• WHAT THE TASK REQUIRES: Set the data down exactly as it stands, and keep its pictures out.

----------------------------------------

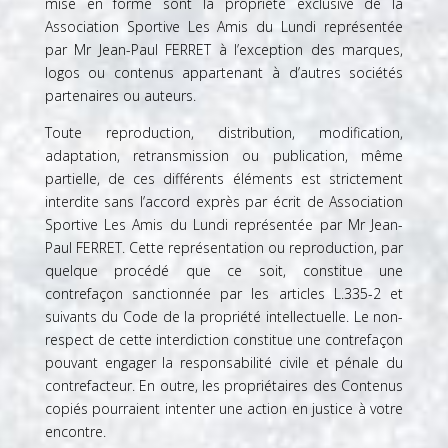
mise en forme sont la propriété exclusive de la
Association Sportive Les Amis du Lundi représentée
par Mr Jean-Paul FERRET à l’exception des marques,
logos ou contenus appartenant à d’autres sociétés
partenaires ou auteurs.
Toute reproduction, distribution, modification,
adaptation, retransmission ou publication, même
partielle, de ces différents éléments est strictement
interdite sans l’accord exprès par écrit de Association
Sportive Les Amis du Lundi représentée par Mr Jean-
Paul FERRET. Cette représentation ou reproduction, par
quelque procédé que ce soit, constitue une
contrefaçon sanctionnée par les articles L.335-2 et
suivants du Code de la propriété intellectuelle. Le non-
respect de cette interdiction constitue une contrefaçon
pouvant engager la responsabilité civile et pénale du
contrefacteur. En outre, les propriétaires des Contenus
copiés pourraient intenter une action en justice à votre
encontre.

----------------------------------------

• EXPECTED ANSWER:
mise en forme sont la propriété exclusive de la
Association Sportive Les Amis du Lundi représentée
par Mr Jean-Paul FERRET à l’exception des marques,
logos ou contenus appartenant à d’autres sociétés
partenaires ou auteurs.
Toute reproduction, distribution, modification,
adaptation, retransmission ou publication, même
partielle, de ces différents éléments est strictement
interdite sans l’accord exprès par écrit de Association
Sportive Les Amis du Lundi représentée par Mr Jean-
Paul FERRET. Cette représentation ou reproduction, par
quelque procédé que ce soit, constitue une
contrefaçon sanctionnée par les articles L.335-2 et
suivants du Code de la propriété intellectuelle. Le non-
respect de cette interdiction constitue une contrefaçon
pouvant engager la responsabilité civile et pénale du
contrefacteur. En outre, les propriétaires des Contenus
copiés pourraient intenter une action en justice à votre
encontre.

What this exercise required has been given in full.